Why We Vote

Roxana Tiron of The Hill reports that Senate Dems plan to revise the Military Commissions Act in the next term.

Sen. Chris Dodd introduced a bill today that

… seeks to give habeas corpus protections to military detainees; bar information that was gained through coercion from being used in trials and empower military judges to exclude hearsay evidence they deem to be unreliable.

Dodd’s bill also narrows the definition of “unlawful enemy combatant” to individuals who directly participate in hostilities against the United States who are not lawful combatants. The legislation would also authorize the U.S. Court of Appeals for the armed forces to review decisions made by the military commissions.

In the next term Dodd will be the second ranking Democrat on the International Relations Committee. Sen. Patrick Leahy, the incoming Senate Judiciary Committee chairman, is also drafting changes to the Act that would reinstate habeas corpus. Incoming Senate Majority Whip Dick Durbin and incoming chairman of the Senate Armed Services Committee, Carl Levin, say they plan to look into “extraordinary rendition.”

“I’m not comfortable with the system,” Levin said earlier this week. “I think that there’s been some significant abuses which have not made us more secure, but have made us less secure and have also perhaps cost us some real allies, as well as not producing particularly useful information.

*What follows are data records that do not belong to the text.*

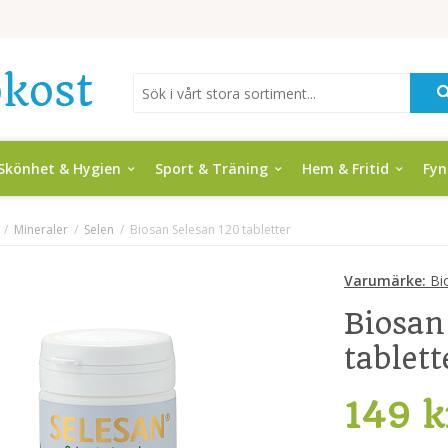
Skönhet & Hygien
Sport & Träning
Hem & Fritid
Fy
/
Mineraler
/
Selen
/
Biosan Selesan 120 tabletter
Varumärke:
Bi
Biosan
tablett
149 k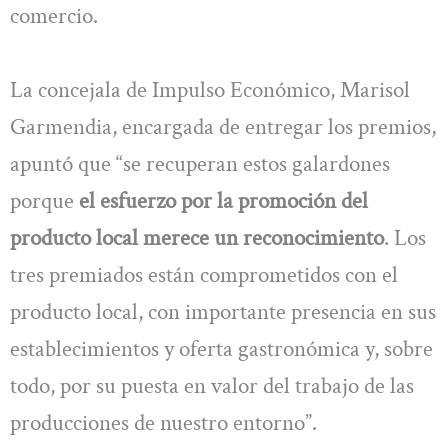
comercio.
La concejala de Impulso Económico, Marisol
Garmendia, encargada de entregar los premios,
apuntó que “se recuperan estos galardones
porque
el esfuerzo por la promoción del
producto local merece un reconocimiento
. Los
tres premiados están comprometidos con el
producto local, con importante presencia en sus
establecimientos y oferta gastronómica y, sobre
todo, por su puesta en valor del trabajo de las
producciones de nuestro entorno”.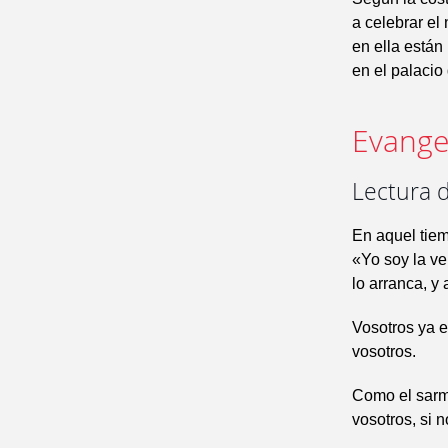
a celebrar el
en ella están 
en el palacio
Evangel
Lectura d
En aquel tiem
«Yo soy la ve
lo arranca, y 
Vosotros ya e
vosotros.
Como el sarmi
vosotros, si 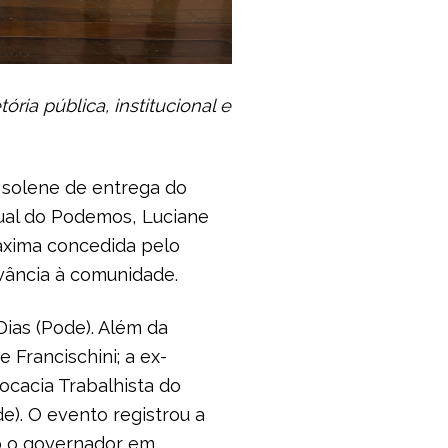
ria pública, institucional e
o solene de entrega do
dual do Podemos, Luciane
máxima concedida pelo
evância à comunidade.
Dias (Pode). Além da
Francischini; a ex-
ocacia Trabalhista do
e). O evento registrou a
do o governador em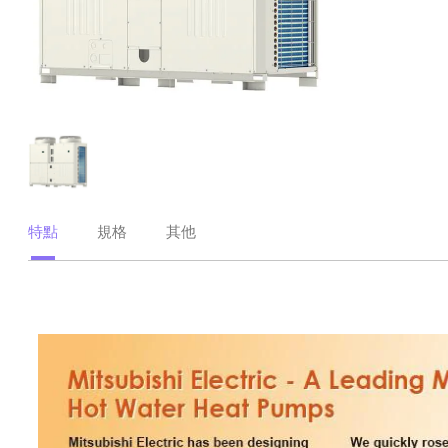
特點
規格
其他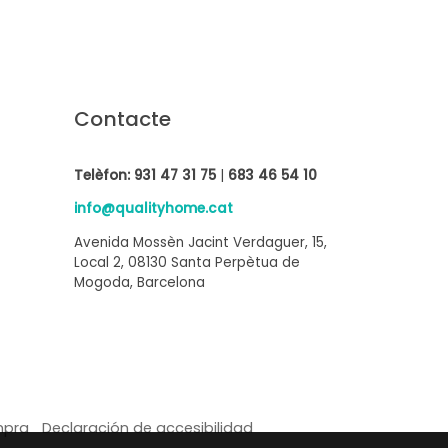
Contacte
Telèfon:
931 47 31 75
|
683 46 54 10
info@qualityhome.cat
Avenida Mossèn Jacint Verdaguer, 15,
Local 2, 08130 Santa Perpètua de
Mogoda, Barcelona
mpra
Declaración de accesibilidad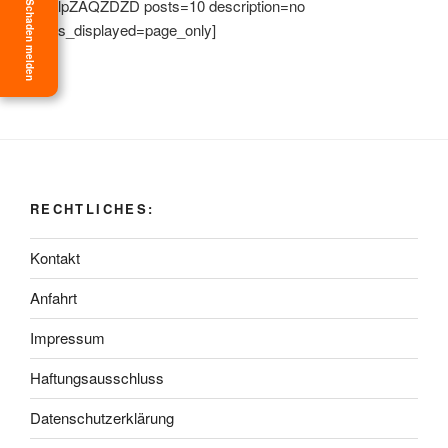
G16lpZAQZDZD posts=10 description=no
Schaden melden
posts_displayed=page_only]
RECHTLICHES:
Kontakt
Anfahrt
Impressum
Haftungsausschluss
Datenschutzerklärung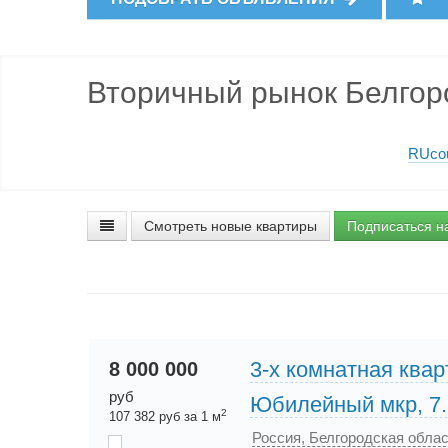
Вторичный рынок Белгор
RUcou
Смотреть новые квартиры
Подписаться н
3-х комнатная квар
8 000 000
руб
Юбилейный мкр, 7.
2
107 382 руб за 1 м
Россия, Белгородская обла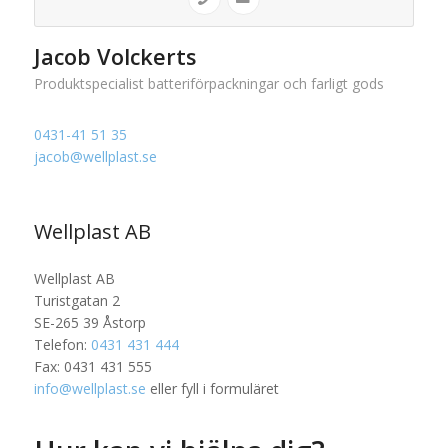
Jacob Volckerts
Produktspecialist batteriförpackningar och farligt gods
0431-41 51 35
jacob@wellplast.se
Wellplast AB
Wellplast AB
Turistgatan 2
SE-265 39 Åstorp
Telefon:
0431 431 444
Fax: 0431 431 555
info@wellplast.se
eller fyll i formuläret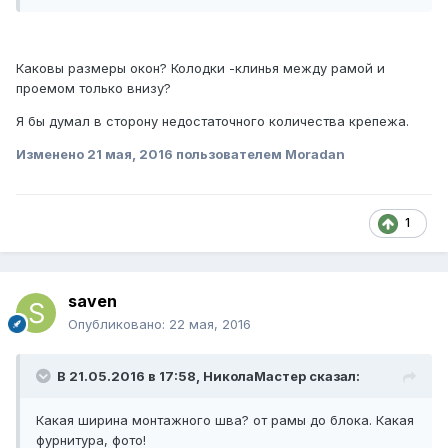
Каковы размеры окон? Колодки -клинья между рамой и
проемом только внизу?
Я бы думал в сторону недостаточного количества крепежа.
Изменено
21 мая, 2016
пользователем Moradan
1
saven
Опубликовано:
22 мая, 2016
В 21.05.2016 в 17:58, НиколаМастер сказал:
Какая ширина монтажного шва? от рамы до блока. Какая
фурнитура, фото!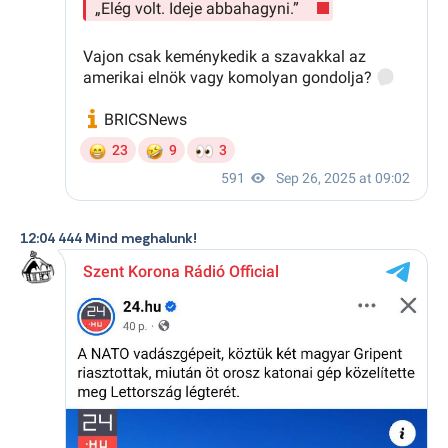
12:04 444 Mind meghalunk!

So I think the system needs a thorough review, and as the military would say, a thorough scrubbing.”

I’d like to point out that these guys are the Big Guns, so to speak. We don’t have a veto-proof majority, but thanks to the midterms we’re in better shape to put up a fight.

See also: “GTMO Report: Only 10 out of 440 Charged“; “Guantanamo prisoners routinely denied witnesses, evidence“; “Judge: Detainee Can’t Speak to Attorney“; “Presbyterians to witness against torture“; “The Road to Guantanamo.”

They Said It

Via Atrios — President Bush actually said this in Vietnam.

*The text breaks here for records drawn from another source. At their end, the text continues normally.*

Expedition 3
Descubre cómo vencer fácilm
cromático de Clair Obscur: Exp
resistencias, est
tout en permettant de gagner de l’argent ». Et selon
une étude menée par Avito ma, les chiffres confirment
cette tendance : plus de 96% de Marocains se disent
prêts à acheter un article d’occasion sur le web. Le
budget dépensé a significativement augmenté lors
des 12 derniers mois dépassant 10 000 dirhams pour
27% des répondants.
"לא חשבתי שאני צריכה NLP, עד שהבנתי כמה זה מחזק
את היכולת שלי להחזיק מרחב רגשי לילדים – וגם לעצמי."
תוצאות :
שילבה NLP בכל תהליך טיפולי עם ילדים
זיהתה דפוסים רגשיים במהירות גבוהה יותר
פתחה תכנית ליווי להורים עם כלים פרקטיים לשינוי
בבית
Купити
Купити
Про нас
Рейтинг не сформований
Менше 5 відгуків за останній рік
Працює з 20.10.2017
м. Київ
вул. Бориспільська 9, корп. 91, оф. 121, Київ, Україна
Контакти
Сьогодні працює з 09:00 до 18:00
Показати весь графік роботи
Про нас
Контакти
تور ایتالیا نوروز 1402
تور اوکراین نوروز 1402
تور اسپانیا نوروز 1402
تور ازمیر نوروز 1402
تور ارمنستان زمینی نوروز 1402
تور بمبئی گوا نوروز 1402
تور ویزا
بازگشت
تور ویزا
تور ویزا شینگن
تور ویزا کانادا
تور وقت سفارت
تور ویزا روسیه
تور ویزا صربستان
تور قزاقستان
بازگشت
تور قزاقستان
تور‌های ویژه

The president said there was much to be learned from the divisive Vietnam War _ the longest conflict in U.S. history _ as his administration contemplates new strategies for the increasingly difficult war in Iraq, now in its fourth year. But his critics see parallels with Vietnam _ a determined insurgency and a death toll that has drained public support _ that spell danger for dragging out U.S. involvement in Iraq.

“It’s just going to take a long period of time for the ideology that is hopeful _ and that is an ideology of freedom _ to overcome an ideology of hate,” Bush said after having lunch at his lakeside hotel with Australian Prime Minister John Howard, one of America’s strongest allies in Iraq, Vietnam and other conflicts.

“We’ll succeed,” Bush added, “unless we quit.”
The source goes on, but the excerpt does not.